Implicitly Opened Existentials

We went from existentials > opened existentials > implicitly opened existentials! I know what you’re thinking: it starts to look like Dragon Ball 🐉 transformations! But I promise: it stops there 😄

Swift 5.7 introduced generic support with existentials: now you can pass an existential as a function generic parameter.

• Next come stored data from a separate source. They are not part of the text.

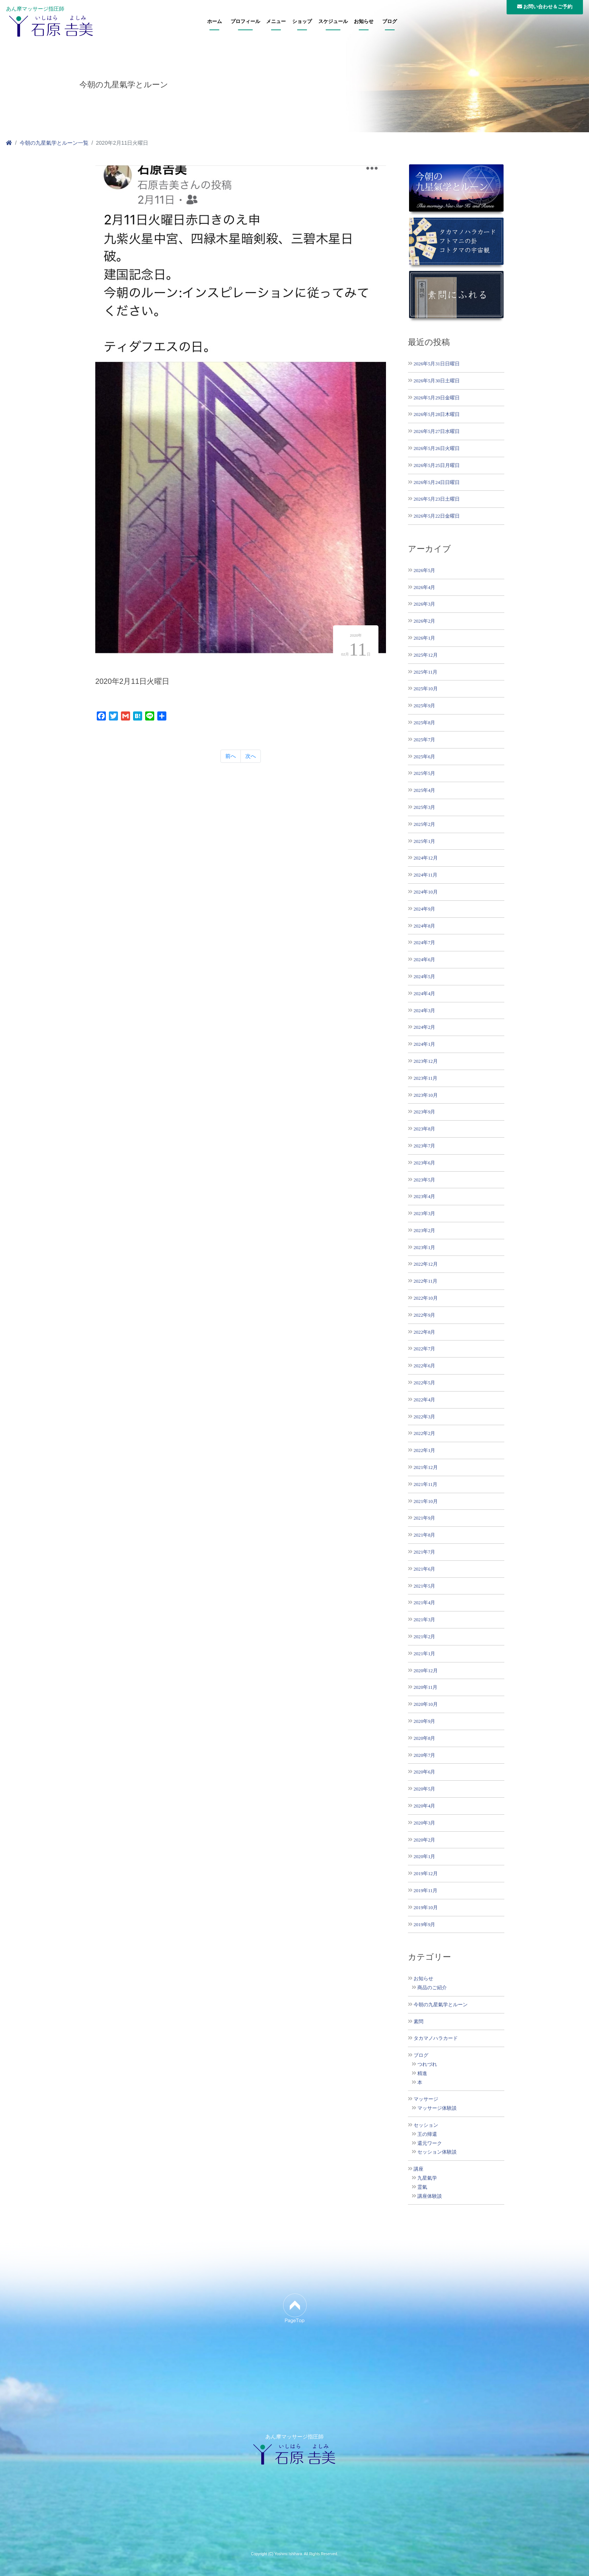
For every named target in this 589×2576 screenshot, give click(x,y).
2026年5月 (424, 570)
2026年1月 (424, 637)
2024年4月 (424, 993)
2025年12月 (426, 655)
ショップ (302, 21)
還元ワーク (429, 2143)
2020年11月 (425, 1687)
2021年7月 (424, 1551)
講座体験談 (429, 2196)
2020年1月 (424, 1856)
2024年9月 (424, 908)
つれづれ (427, 2064)
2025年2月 (424, 824)
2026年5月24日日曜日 (437, 482)
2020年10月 (426, 1704)
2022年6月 (424, 1365)
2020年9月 (424, 1721)
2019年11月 (425, 1890)
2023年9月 (424, 1111)
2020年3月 (424, 1822)
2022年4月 (424, 1399)
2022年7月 (424, 1348)
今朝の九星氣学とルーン (441, 2004)
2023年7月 (424, 1145)
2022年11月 (425, 1281)
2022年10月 (426, 1298)
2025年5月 (424, 773)
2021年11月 (425, 1484)
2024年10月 (426, 891)
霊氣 (422, 2187)
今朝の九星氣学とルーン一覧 (54, 143)
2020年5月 (424, 1788)
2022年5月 (424, 1382)
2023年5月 (424, 1179)
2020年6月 (424, 1771)
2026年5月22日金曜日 (437, 515)
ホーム (214, 21)
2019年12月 (426, 1873)
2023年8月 (424, 1128)
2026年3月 (424, 603)
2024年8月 (424, 925)
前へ (230, 756)
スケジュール (333, 21)
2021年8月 (424, 1534)
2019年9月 (424, 1924)
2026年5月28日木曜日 (437, 414)
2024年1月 (424, 1044)
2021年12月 (426, 1467)
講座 (418, 2169)
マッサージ (426, 2099)
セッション (426, 2125)
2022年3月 (424, 1416)
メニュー (276, 21)
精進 (422, 2073)
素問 (418, 2021)
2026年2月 (424, 620)
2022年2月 (424, 1433)
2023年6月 (424, 1162)
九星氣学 (427, 2178)
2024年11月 (425, 874)
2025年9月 (424, 705)
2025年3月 (424, 807)
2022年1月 (424, 1450)
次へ (250, 756)
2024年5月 (424, 976)
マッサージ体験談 (437, 2108)
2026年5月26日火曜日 (437, 448)
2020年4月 (424, 1805)
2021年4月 (424, 1602)
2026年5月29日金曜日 (437, 397)
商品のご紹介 (432, 1987)
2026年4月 (424, 587)
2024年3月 (424, 1010)
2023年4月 (424, 1196)
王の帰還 (427, 2134)
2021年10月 (426, 1501)
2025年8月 (424, 722)
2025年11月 (425, 672)
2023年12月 (426, 1061)
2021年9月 (424, 1517)
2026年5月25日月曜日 (437, 465)
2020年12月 (426, 1670)
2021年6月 (424, 1568)
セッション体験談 (437, 2152)
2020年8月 (424, 1738)
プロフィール (245, 21)
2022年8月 (424, 1332)
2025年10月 (426, 688)
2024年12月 (426, 857)
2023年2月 (424, 1230)
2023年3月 (424, 1213)
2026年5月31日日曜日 (437, 363)
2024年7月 (424, 942)
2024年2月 (424, 1027)
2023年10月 (426, 1095)
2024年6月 (424, 959)
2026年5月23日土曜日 (437, 498)
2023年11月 (425, 1078)
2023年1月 (424, 1247)
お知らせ (364, 21)
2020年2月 (424, 1839)
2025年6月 (424, 756)
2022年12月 (426, 1264)
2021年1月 (424, 1653)
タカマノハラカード (436, 2038)
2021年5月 (424, 1585)
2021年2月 (424, 1636)
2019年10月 (426, 1907)
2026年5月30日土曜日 (437, 380)
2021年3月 (424, 1619)
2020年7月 (424, 1755)
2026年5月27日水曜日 (437, 431)
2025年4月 (424, 790)
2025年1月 (424, 841)
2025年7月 (424, 739)
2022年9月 (424, 1315)
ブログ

Let’s take back our example and this time instead of extending our protocol we’ll just create a generic function checkIsEqual:

func checkIsEqual<A: Equatable, B: Equatable>(_ a: A, _ b: B) -> Bool {
  if let b = b as? A, b == a {
    return true
  }

  return false
}

enum ServiceState: Equatable {
  case failed(Error? = nil)

  static func == (lhs: ServiceState, rhs: ServiceState) -> Bool {
    switch(lhs, rhs) {
    case (.failed(let lhsError), .failed(let rhsError)):
      if let lhsError = lhsError as? Equatable, let rhsError = rhsError as? Equatable {
        return checkIsEqual(lhsError, rhsError)
      }
      return false
    }
  }
}

Here you see that we got implicit access to our two existential types throught A and B. Hence the name of this functionality.

Conclusion

You now know how to compare two equatable objects in Swift and better understand how to leverage any in your codebase and how helpful it can be. Whether you prefer using solution 1 (extending protocol) or solution 2 (implicitly opened existential) will mostly be a matter of taste.